# What this task involves
With the pictures removed, please write out every line below exactly as given.
== == ==
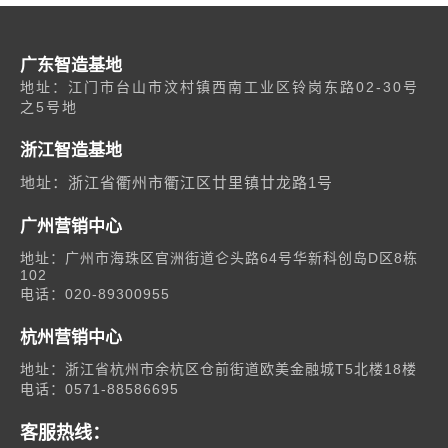
广东智造基地
地址：江门市台山市汶村镇西南工业区铃岗东路02-30号
之5号地
浙江智造基地
地址：浙江省衢州市衢江区廿里镇廿龙路1号
广州营销中心
地址：广州市海珠区官洲街道仑头路64号华新科创岛D区8栋
102
电话：020-89300955
杭州营销中心
地址：浙江省杭州市余杭区仓前街道欧美金融城T5北楼18楼
电话：0571-88586695
客服热线：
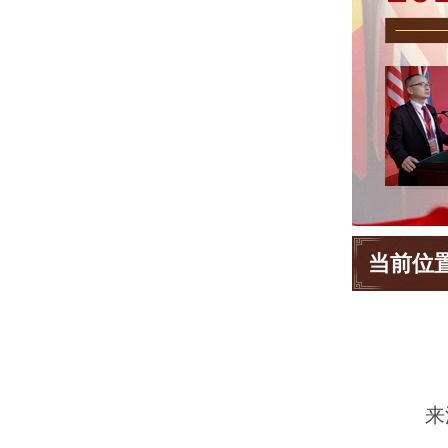
当前位
来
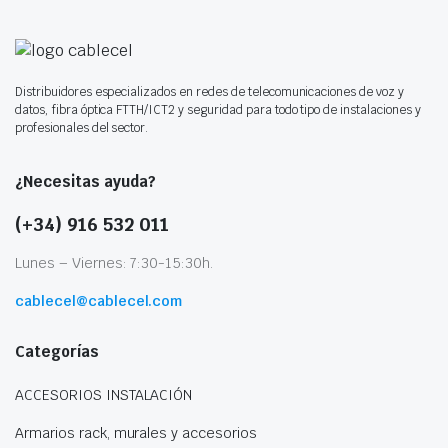
Distribuidores especializados en redes de telecomunicaciones de voz y
datos, fibra óptica FTTH/ICT2 y seguridad para todo tipo de instalaciones y
profesionales del sector.
¿Necesitas ayuda?
(+34) 916 532 011
Lunes – Viernes: 7:30-15:30h.
cablecel@cablecel.com
Categorías
ACCESORIOS INSTALACIÓN
Armarios rack, murales y accesorios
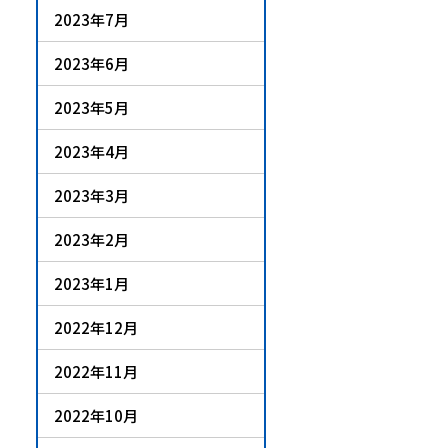
2023年7月
2023年6月
2023年5月
2023年4月
2023年3月
2023年2月
2023年1月
2022年12月
2022年11月
2022年10月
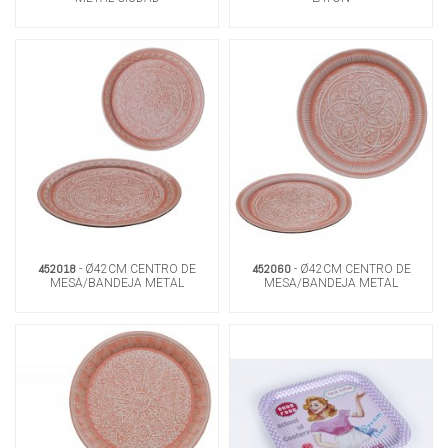
452018
452060
- Ø42CM CENTRO DE
- Ø42CM CENTRO DE
MESA/BANDEJA METAL
MESA/BANDEJA METAL
SALMON
SALMON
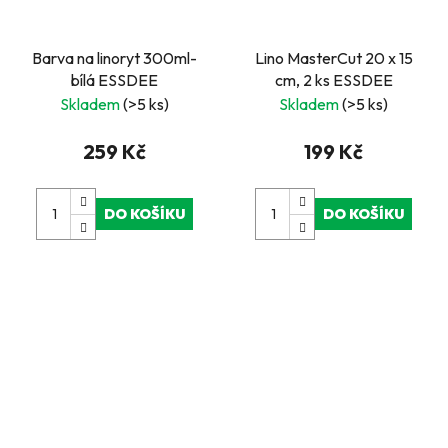
Barva na linoryt 300ml-
Lino MasterCut 20 x 15
bílá ESSDEE
cm, 2 ks ESSDEE
Skladem
(>5 ks)
Skladem
(>5 ks)
259 Kč
199 Kč
DO KOŠÍKU
DO KOŠÍKU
== == ==
# Answer to this task
广东智造基地
地址：江门市台山市汶村镇西南工业区铃岗东路02-30号
之5号地
浙江智造基地
地址：浙江省衢州市衢江区廿里镇廿龙路1号
广州营销中心
地址：广州市海珠区官洲街道仑头路64号华新科创岛D区8栋
102
电话：020-89300955
杭州营销中心
地址：浙江省杭州市余杭区仓前街道欧美金融城T5北楼18楼
电话：0571-88586695
客服热线：
当前位
来
Distribuidores especializados en redes de telecomunicaciones de voz y
datos, fibra óptica FTTH/ICT2 y seguridad para todo tipo de instalaciones y
profesionales del sector.
¿Necesitas ayuda?
(+34) 916 532 011
Lunes – Viernes: 7:30-15:30h.
cablecel@cablecel.com
Categorías
ACCESORIOS INSTALACIÓN
Armarios rack, murales y accesorios
2023年7月
2023年6月
2023年5月
2023年4月
2023年3月
2023年2月
2023年1月
2022年12月
2022年11月
2022年10月
452018
452060
- Ø42CM CENTRO DE
- Ø42CM CENTRO DE
MESA/BANDEJA METAL
MESA/BANDEJA METAL
SALMON
SALMON
Barva na linoryt 300ml-
Lino MasterCut 20 x 15
bílá ESSDEE
cm, 2 ks ESSDEE
Skladem
(>5 ks)
Skladem
(>5 ks)
259 Kč
199 Kč
DO KOŠÍKU
DO KOŠÍKU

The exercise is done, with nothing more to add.